GE Vernova Profit Tops Q3 Expectations on Equipment Orders
October 22, 2025

GE Vernova's profit topped third-quarter expectations on Wednesday, driven by strong equipment orders and surging U.S. power demand from data centers supporting artificial intelligence workloads.
Growing power demand from AI and other data-heavy industries is helping power equipment makers like GE Vernova tap long-term growth in U.S., strengthening its grid and turbine businesses.
Shares of Vernova, which was spun off from General Electric in March 2024, have surged more than 345% since the split. They were up nearly 4% in premarket trading.

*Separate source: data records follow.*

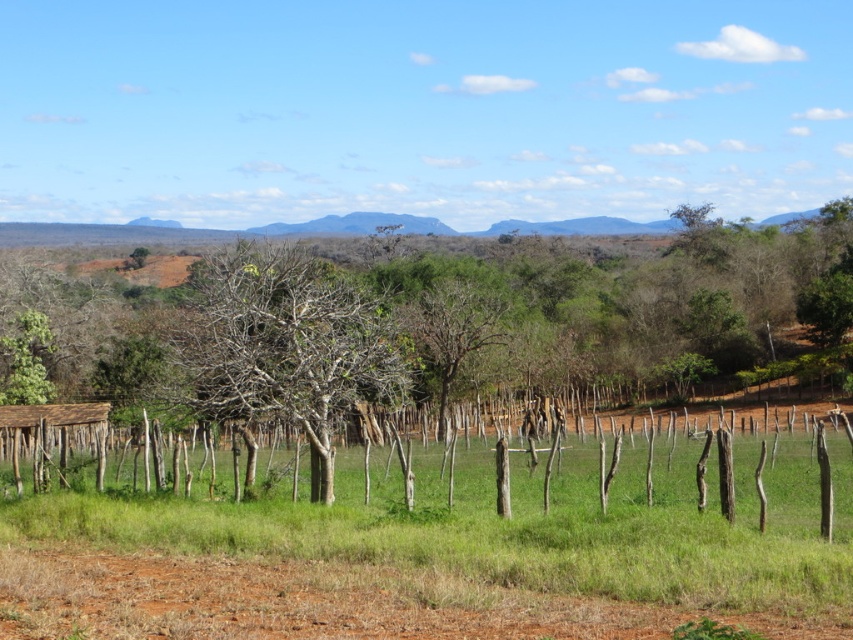 From the picture: You are standing at the base of the bare wood tree at center and want to place a birdhouse on it. The birdhouse requires a tree that is taller than the brown wooden hut at lower left. Can you place the birdhouse here?

The bare wood tree at center has a greater height compared to the brown wooden hut at lower left, so yes, you can place the birdhouse here because the tree meets the height requirement.

You are standing at the top of a hill overlooking the landscape. You see a bare wood tree at center and a brown wooden hut at lower left. Which object is positioned higher in the scene?

The bare wood tree at center is located above the brown wooden hut at lower left, so it is positioned higher in the scene.

You are standing in the middle of the grassy area in the rural landscape. You see two points marked on the ground. One is at point coordinates point (281, 620) and the other is at point coordinates point (386, 316). Which point is closer to you?

Point (281, 620) is closer to the camera than point (386, 316), so the point at coordinates point (281, 620) is closer to you. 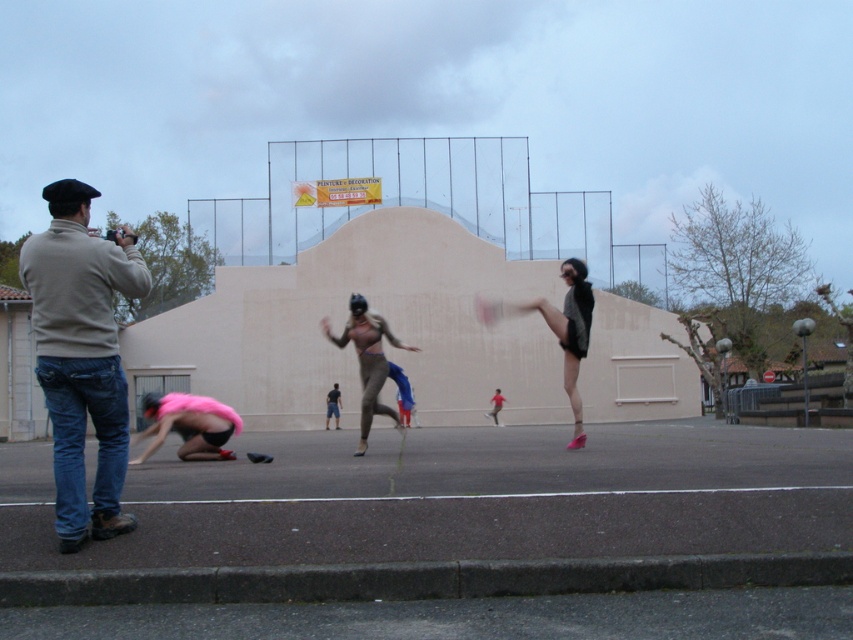 Between point (71, 308) and point (527, 310), which one is positioned in front?

Point (71, 308) is in front.

Who is taller, denim jeans at left or matte black shorts at center?

denim jeans at left is taller.

Who is more forward, (65, 211) or (561, 326)?

Point (65, 211) is more forward.

Where is `denim jeans at left`? The height and width of the screenshot is (640, 853). denim jeans at left is located at coordinates (80, 355).

Which of these two, denim jeans at left or pink fabric at lower left, stands shorter?

Standing shorter between the two is pink fabric at lower left.

Can you confirm if denim jeans at left is positioned above pink fabric at lower left?

Yes.

Does point (80, 278) lie in front of point (160, 403)?

That is True.

Locate an element on the screen. The height and width of the screenshot is (640, 853). denim jeans at left is located at coordinates (80, 355).

Is denim jeans at left further to the viewer compared to matte beige bodysuit at center?

No, it is not.

Which of these two, denim jeans at left or matte beige bodysuit at center, stands taller?

denim jeans at left is taller.

Does point (91, 413) come in front of point (355, 320)?

Yes.

Identify the location of denim jeans at left. The width and height of the screenshot is (853, 640). (80, 355). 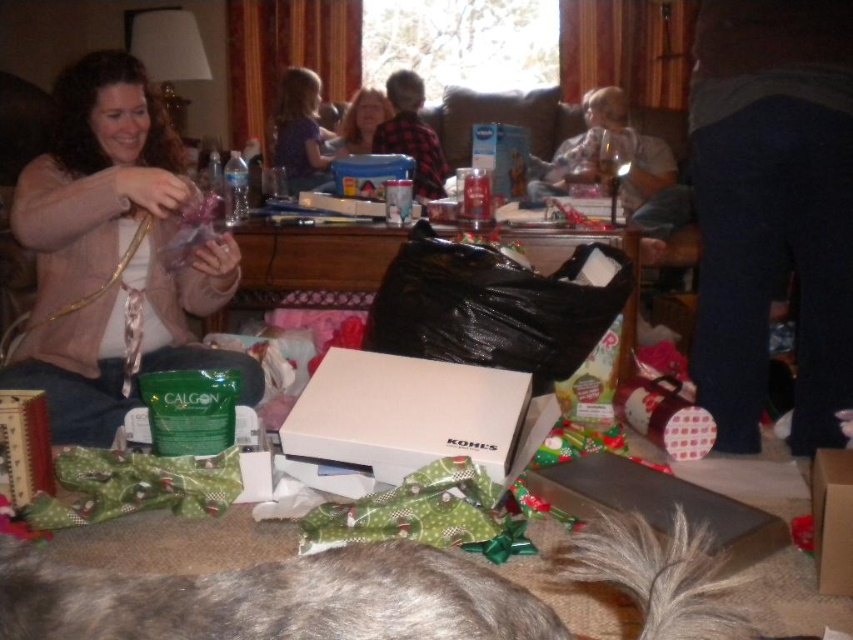 Question: Which object is the closest to the pink fabric at left?

Choices:
 (A) fuzzy fur tail at lower center
 (B) white cardboard box at center
 (C) purple dotted shirt at upper center
 (D) flannel shirt at center

Answer: (B)

Question: Which of the following is the farthest from the observer?

Choices:
 (A) (520, 372)
 (B) (509, 580)
 (C) (318, 177)

Answer: (C)

Question: Can you confirm if fuzzy fur tail at lower center is smaller than gray fluffy tail at lower center?

Choices:
 (A) yes
 (B) no

Answer: (B)

Question: Is gray fluffy tail at lower center behind flannel shirt at center?

Choices:
 (A) yes
 (B) no

Answer: (B)

Question: Estimate the real-world distances between objects in this image. Which object is closer to the purple dotted shirt at upper center?

Choices:
 (A) blonde hair at center
 (B) gray fluffy tail at lower center
 (C) pink fabric at left
 (D) fuzzy fur tail at lower center

Answer: (A)

Question: Is fuzzy fur tail at lower center below pink fabric at left?

Choices:
 (A) yes
 (B) no

Answer: (A) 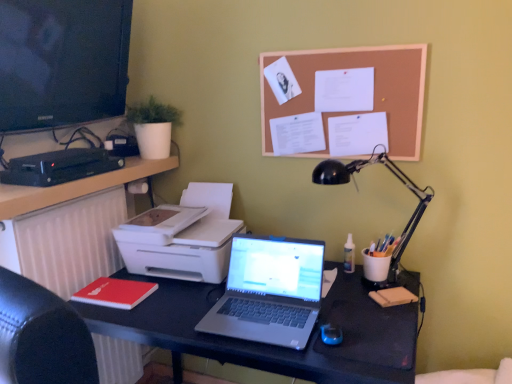 Question: Could you tell me if white plastic printer at left is turned towards silver metallic laptop at center?

Choices:
 (A) no
 (B) yes

Answer: (A)

Question: Is white plastic printer at left turned away from silver metallic laptop at center?

Choices:
 (A) yes
 (B) no

Answer: (B)

Question: Considering the relative sizes of white plastic printer at left and silver metallic laptop at center in the image provided, is white plastic printer at left bigger than silver metallic laptop at center?

Choices:
 (A) no
 (B) yes

Answer: (B)

Question: From the image's perspective, is white plastic printer at left located beneath silver metallic laptop at center?

Choices:
 (A) yes
 (B) no

Answer: (B)

Question: Does white plastic printer at left touch silver metallic laptop at center?

Choices:
 (A) yes
 (B) no

Answer: (B)

Question: Can you confirm if white plastic printer at left is wider than silver metallic laptop at center?

Choices:
 (A) yes
 (B) no

Answer: (A)

Question: Is corkboard at upper center thinner than white matte radiator at left?

Choices:
 (A) no
 (B) yes

Answer: (B)

Question: Is corkboard at upper center with white matte radiator at left?

Choices:
 (A) yes
 (B) no

Answer: (B)

Question: From the image's perspective, is corkboard at upper center below white matte radiator at left?

Choices:
 (A) yes
 (B) no

Answer: (B)

Question: Does corkboard at upper center appear on the left side of white matte radiator at left?

Choices:
 (A) no
 (B) yes

Answer: (A)

Question: Is corkboard at upper center further to the viewer compared to white matte radiator at left?

Choices:
 (A) no
 (B) yes

Answer: (B)

Question: From a real-world perspective, is corkboard at upper center located higher than white matte radiator at left?

Choices:
 (A) no
 (B) yes

Answer: (B)

Question: Can you confirm if black matte desk at center is shorter than white matte radiator at left?

Choices:
 (A) no
 (B) yes

Answer: (B) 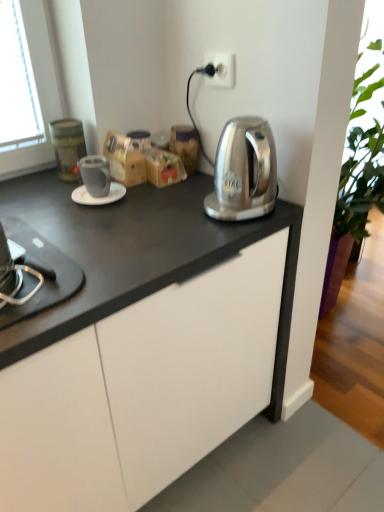 You are a GUI agent. You are given a task and a screenshot of the screen. Output one action in this format:
    pyautogui.click(x=<x>, y=<y>)
    Task: Click on the vacant space that is to the left of white glossy saucer at center
    
    Given the screenshot: What is the action you would take?
    44,198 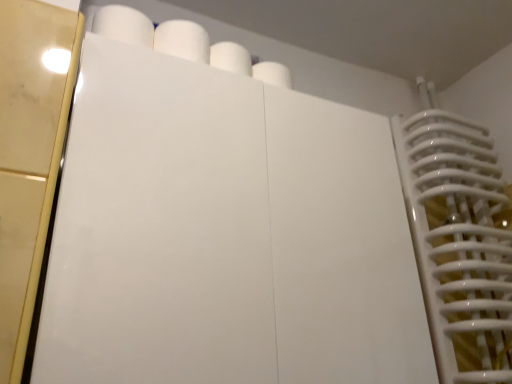 Question: Considering the relative sizes of white matte paper towel at upper center and white glossy door at upper center in the image provided, is white matte paper towel at upper center bigger than white glossy door at upper center?

Choices:
 (A) no
 (B) yes

Answer: (A)

Question: Can you confirm if white matte paper towel at upper center is positioned to the left of white glossy door at upper center?

Choices:
 (A) no
 (B) yes

Answer: (B)

Question: Does white matte paper towel at upper center have a lesser height compared to white glossy door at upper center?

Choices:
 (A) yes
 (B) no

Answer: (A)

Question: Considering the relative sizes of white matte paper towel at upper center and white glossy door at upper center in the image provided, is white matte paper towel at upper center taller than white glossy door at upper center?

Choices:
 (A) no
 (B) yes

Answer: (A)

Question: Are white matte paper towel at upper center and white glossy door at upper center beside each other?

Choices:
 (A) yes
 (B) no

Answer: (B)

Question: Is white glossy door at upper center surrounded by white matte paper towel at upper center?

Choices:
 (A) yes
 (B) no

Answer: (B)

Question: From a real-world perspective, is white glossy door at upper center beneath white matte paper towel at upper center?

The company reported orders worth $14.6 billion, a 55% rise, led by equipment demand in power and electrification sectors.
GE Vernova had on Tuesday said it would acquire the remaining 50% stake in transformer manufacturer Prolec GE for $5.28 billion, strengthening its North American grid equipment business.
It reported an adjusted profit of $1.67 per share, beating expectations of $1.62, according to data compiled by LSEG.
Its electrification unit reported a core profit of $393 million, up 95.5% from a year ago, while the power unit posted $645 million, a 29% rise, driven by demand for grid equipment and steam and gas turbines.
The company's wind unit narrowed its core loss to $61 million from $317 million, supported by increased offshore wind deliveries and growth in onshore wind services.
The wind division has faced challenges from offshore turbine failures and project delays, resulting in pause to orders and cost-cutting measures.
The company said the total estimated impact of global tariffs for 2025 is trending toward the lower end of $300 million to $400 million, after accounting for contractual protections and mitigating actions.
The U.S. continues to rely on imports for key components across its energy sector - from extraction and power generation to electricity distribution.
GE Vernova reported one fatality in a motor vehicle accident.